Speaking of Photoshop, take a minute and read the story of Photoshop’s two dads, the brothers Knoll. You must click this link, if only to see the very first Photoshop icon. I am making a t-shirt with that if it’s the last thing I do. I bet a lot of kids won’t even know what it is.

If you were ever a fan of the comic strip Calvin and Hobbes, you must remember the ones where Calvin showed his dad charts and graphs indicating the steeply declining popularity of dad’s rules. Well, Calvin was no dummy. He automated the making of those charts, with XML data fed into Illustrator.

Finish off Father’s Day with a treat. Cut dad a thick slice of pie a la mode–blending mode, that is. Digitalartform has one of the most thoughtful (and useful) pieces on blending modes I’ve ever read.

Publicious Links: You’re Hurting My Old Eyes Edition

For the next few days I’ll be at the Flash on Tap conference in Boston, listening to the best Flash developers, and feeling very old. As I sat in the Papervision and Flash to iPhone seminars, I was surrounded by kids with mohawks, wearing their underwear on the outside, nodding in rhythm to the jargon. Meanwhile, I felt something like this old guy that my daughter drew.

plish-hurtingmyeyes

Since you probably can’t read the words, here’s the transcript:

Kid: “You are weird!”

Old Man: “You’re too young! You’re hurting my eyes!”

That is how she thinks of kids vs. adults. Their youth shines like a beacon. Looking directly at it gives us pain. In some ways, she might be right. So I’m going to SuperCuts for a mowhawk, and putting my undewear on the outside, and posting some of the good links I’ve come across recently:

Papervision is a real time 3D engine for Flash. It’s the means for developers to create the virtual worlds for us to move around in Flash apps.

Took a class today on ActionScript 3. Very good. Totally over my head. But that’s OK. If you never get out of your comfort zone, you could relax yourself into oblivion. Here’s the instructor’s companion Web site.

VectorTuts+ offers 15 Great Resources for Learning Adobe InDesign. I’ll try not to be too upset that Publicious didn’t make the list, since InDesign Secrets is at the top.
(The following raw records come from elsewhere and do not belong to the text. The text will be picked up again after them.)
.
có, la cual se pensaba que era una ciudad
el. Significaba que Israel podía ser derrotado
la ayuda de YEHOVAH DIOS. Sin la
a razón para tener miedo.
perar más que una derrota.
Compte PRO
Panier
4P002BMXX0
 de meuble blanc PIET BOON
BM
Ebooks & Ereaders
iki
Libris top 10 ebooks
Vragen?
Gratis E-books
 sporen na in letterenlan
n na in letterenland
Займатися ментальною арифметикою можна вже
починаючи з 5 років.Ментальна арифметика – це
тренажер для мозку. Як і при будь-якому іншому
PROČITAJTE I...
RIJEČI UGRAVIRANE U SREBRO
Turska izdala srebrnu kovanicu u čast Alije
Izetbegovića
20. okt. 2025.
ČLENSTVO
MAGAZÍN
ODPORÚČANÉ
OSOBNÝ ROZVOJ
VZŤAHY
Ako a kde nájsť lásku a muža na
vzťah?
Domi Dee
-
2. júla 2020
Is a Photoshop backlash brewing? The NY Times has an article on some magazines making news by declining to ‘shop their models. In Europe, there is a movement afoot to force something like warning labels on published Photoshopped images. Sort of a “Truth in Pixels” law. As always, Photoshop Disasters is required viewing.

This week Adobe released a new feature on Acrobat.com, Presentations, which you use to make…presentations. Apparently they’re either out of application names, or they’re trying to corner the market on Obvious. It’s pretty neat. Try it out. Between this and Keynote, there will be no excuse to use PowerPoint(less) going forward.
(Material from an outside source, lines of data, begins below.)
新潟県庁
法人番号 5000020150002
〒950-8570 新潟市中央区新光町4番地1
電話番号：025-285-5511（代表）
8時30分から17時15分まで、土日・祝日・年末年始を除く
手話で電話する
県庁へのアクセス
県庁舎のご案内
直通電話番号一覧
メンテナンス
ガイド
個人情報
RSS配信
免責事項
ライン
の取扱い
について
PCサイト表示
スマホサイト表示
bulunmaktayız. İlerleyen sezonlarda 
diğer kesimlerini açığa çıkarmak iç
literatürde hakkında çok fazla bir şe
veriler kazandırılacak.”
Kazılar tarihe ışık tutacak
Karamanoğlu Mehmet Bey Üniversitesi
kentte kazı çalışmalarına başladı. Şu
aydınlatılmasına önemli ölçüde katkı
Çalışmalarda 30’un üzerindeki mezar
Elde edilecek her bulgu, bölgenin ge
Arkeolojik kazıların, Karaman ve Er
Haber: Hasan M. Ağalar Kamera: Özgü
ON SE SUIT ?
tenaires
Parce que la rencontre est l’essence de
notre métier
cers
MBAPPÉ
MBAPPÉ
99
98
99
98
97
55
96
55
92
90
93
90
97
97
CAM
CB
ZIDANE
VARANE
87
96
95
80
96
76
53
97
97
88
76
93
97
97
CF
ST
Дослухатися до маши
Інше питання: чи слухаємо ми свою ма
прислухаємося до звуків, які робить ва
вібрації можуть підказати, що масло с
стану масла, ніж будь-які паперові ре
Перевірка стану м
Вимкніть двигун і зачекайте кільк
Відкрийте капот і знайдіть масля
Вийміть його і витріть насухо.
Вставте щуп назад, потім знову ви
I Love Design is a site owned by Quark (hey, remember them?) offering downloads, templates, job listings (UK), blogs, and a gallery of things to look at.

Adobe also released an update to Camera RAW, with support for new cameras.

Also on Adobe Labs (not Acrobat labs), is info about a curious thing called Story. It’s a collaborative script-writing tool. Unfortunately, it’s not available yet. Still, when I finally take a crack at one of the screenplays I have rotting in my brain, I may check it out. Maybe I’ll pitch InDesign on Vacation to Spielberg. Too bad I couldn’t show it to him. YouTube took it down because of the Go-Go’s music in the background. Sigh. I’m sure Jane Wiedlan would’ve loved it.

Finally, you don’t have to hate your InDesign documents to want to punch, rip, and burn them. Just check out my latest entry in the InDesign Eye Candy series: Punch-outs, Stickers, and Rips.

Oh, I think I just broke a hip! My eyes!